Stupéfiants en Belgique: les dessous d'une guerre sans fin
En désignant les "mafias de la drogue" comme responsables des menaces contre sa personne, le ministre de la Justice illustre la dérive connue en Belgique, devenue en une décennie un pays de cocagne pour les trafiquants de stupéfiants.
Ce n'est qu'une "petite" histoire de stups, comme policiers, avocats et magistrats peuvent en raconter des dizaines: elles font leur quotidien. Mais celle-ci marque par sa violence et son timing. Fin juillet, la place Bethléem, à Saint-Gilles, espace en cours de gentrification et souvent bondé d'enfants, est évacué à la suite de la découverte d'une grenade dégoupillée près d'un café. Elle n'a heureusement pas explosé. L'histoire derrière cette grenade? Une guerre de territoire entre trafiquants de stupéfiants, poussant un camp anderlechtois à "embaucher" un Français pour attaquer le bar en question. "C'est pour dire à quel point c'est devenu la folie", soupire une source judiciaire. Cet épisode n'est qu'un de ceux qui animent aujourd'hui la capitale, devenue queue de comète d'un implacable essor du trafic de stupéfiants en Belgique, centré autour du port d'Anvers.
Le lien entre cet événement bruxellois et les menaces contre le ministre de la Justice Vincent Van Quickenborne (Open Vld), poussé à vivre plusieurs jours dans une "safe house"? C'est lui-même qui le fait: la mainmise grandissante des mafias des stupéfiants. La Belgique a toujours été un lieu de passage de la drogue en Europe, mais les produits ne faisaient qu'y transiter. Aujourd'hui, l'appât du gain est tel que la délinquance locale s'est dirigée vers le trafic, tandis que la présence du port d'Anvers a attiré des grandes familles marocaines, albanaises et surinamaises et même sud-américaines dans le pays.
Marché plus lucratif
La délinquance en Belgique a ainsi connu une profonde métamorphose, avec une chute drastique de la criminalité en rue: les vols et extorsions ont chuté de 49% en dix ans. Le nombre de vols de voiture a été divisé par trois et les cambriolages et vols à main armée divisés par deux dans le même laps de temps. La criminalité n'a pas pour autant disparu, elle s'est juste réorientée, exactement comme le ferait une entreprise qui repère un marché plus lucratif et moins risqué.

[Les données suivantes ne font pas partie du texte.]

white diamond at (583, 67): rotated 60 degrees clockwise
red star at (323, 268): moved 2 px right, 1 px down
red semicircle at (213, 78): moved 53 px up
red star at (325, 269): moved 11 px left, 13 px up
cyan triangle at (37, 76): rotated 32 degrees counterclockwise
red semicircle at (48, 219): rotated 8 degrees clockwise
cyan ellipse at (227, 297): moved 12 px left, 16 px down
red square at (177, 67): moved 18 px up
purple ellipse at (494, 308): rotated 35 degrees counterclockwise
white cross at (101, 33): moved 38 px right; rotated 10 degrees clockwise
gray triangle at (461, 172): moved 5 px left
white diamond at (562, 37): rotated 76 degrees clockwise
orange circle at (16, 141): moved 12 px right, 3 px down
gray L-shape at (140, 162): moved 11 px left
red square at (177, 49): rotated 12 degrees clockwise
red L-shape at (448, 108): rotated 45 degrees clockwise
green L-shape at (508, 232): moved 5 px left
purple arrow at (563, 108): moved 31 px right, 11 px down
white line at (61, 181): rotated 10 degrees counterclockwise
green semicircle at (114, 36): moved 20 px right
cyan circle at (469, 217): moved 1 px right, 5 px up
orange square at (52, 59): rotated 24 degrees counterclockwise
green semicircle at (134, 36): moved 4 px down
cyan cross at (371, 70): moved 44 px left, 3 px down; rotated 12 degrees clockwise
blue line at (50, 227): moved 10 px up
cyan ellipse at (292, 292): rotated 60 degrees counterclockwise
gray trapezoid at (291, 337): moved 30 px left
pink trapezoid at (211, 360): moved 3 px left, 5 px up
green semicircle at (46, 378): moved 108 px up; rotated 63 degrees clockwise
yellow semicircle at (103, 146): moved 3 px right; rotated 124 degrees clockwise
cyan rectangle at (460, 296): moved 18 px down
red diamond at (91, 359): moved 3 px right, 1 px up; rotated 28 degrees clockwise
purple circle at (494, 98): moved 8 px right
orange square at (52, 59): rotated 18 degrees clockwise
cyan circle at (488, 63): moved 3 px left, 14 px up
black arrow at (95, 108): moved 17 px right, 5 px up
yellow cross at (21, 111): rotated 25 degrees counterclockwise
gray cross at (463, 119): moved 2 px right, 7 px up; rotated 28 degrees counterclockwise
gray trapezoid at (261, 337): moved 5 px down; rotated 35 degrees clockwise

"La délinquance entière s'est tournée vers les stups pour une raison de risque/bénéfice."
"La délinquance entière s'est tournée vers les stups pour une raison de risque/bénéfice. Les mecs le savent, ils font le calcul de la peine encourue et des gains envisageables", analyse le pénaliste bruxellois Yannick De Vlaemynck, qui dit que sur dix dossiers qu'il traite, sept concernent aujourd'hui les stupéfiants et un ou deux des violences liées au trafic. En bref, plus la peine de risquer des années de prison pour un car-jacking ou un vol à l'arraché quand on peut se faire des dizaines de milliers d'euros en quelques deals. Aujourd'hui, si la cocaïne, ultrarentable du fait de sa banalisation notable au sein de la classe moyenne et des plus aisés, a pris le dessus, la culture du cannabis et des drogues de synthèse reste à haut niveau, tandis que l'héroïne est en fort déclin.

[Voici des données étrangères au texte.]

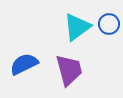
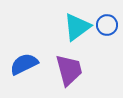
blue circle: moved 2 px left, 1 px down
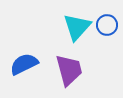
cyan triangle: rotated 12 degrees counterclockwise
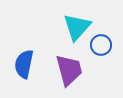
blue circle: moved 6 px left, 20 px down
blue semicircle: rotated 52 degrees counterclockwise
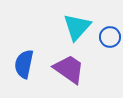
blue circle: moved 9 px right, 8 px up
purple trapezoid: moved 1 px up; rotated 40 degrees counterclockwise
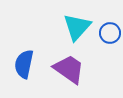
blue circle: moved 4 px up
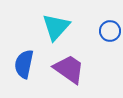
cyan triangle: moved 21 px left
blue circle: moved 2 px up
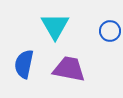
cyan triangle: moved 1 px left, 1 px up; rotated 12 degrees counterclockwise
purple trapezoid: rotated 24 degrees counterclockwise
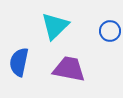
cyan triangle: rotated 16 degrees clockwise
blue semicircle: moved 5 px left, 2 px up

À l'origine de cette descente en flammes? L'essor du port d'Anvers, qui reste sur une dynamique sidérante ces 20 dernières années, passant de 3,5 millions d'EVP (équivalent vingt pieds, l'unité de mesure du nombre de conteneurs qui transitent) en 1999 à 12,02 millions en 2021, soit une multiplication du trafic par 3,5 en 22 ans. Un développement qui a fait une partie de la fortune de la Flandre, mais au détriment de la quantité des contrôles des conteneurs, qui prennent beaucoup de temps – donc de l'argent –, constatent toutes les sources que nous avons contactées. "Les responsables du port doivent prendre les choses en main. Le port s'est développé, car on a considéré que le libre commerce était la valeur absolue. Il ne fallait pas trop de contrôles douaniers pour que celui-ci soit fluide et rapide", grince un haut magistrat, sous couvert d'anonymat.
"Les Colombiens gèrent le service après-vente"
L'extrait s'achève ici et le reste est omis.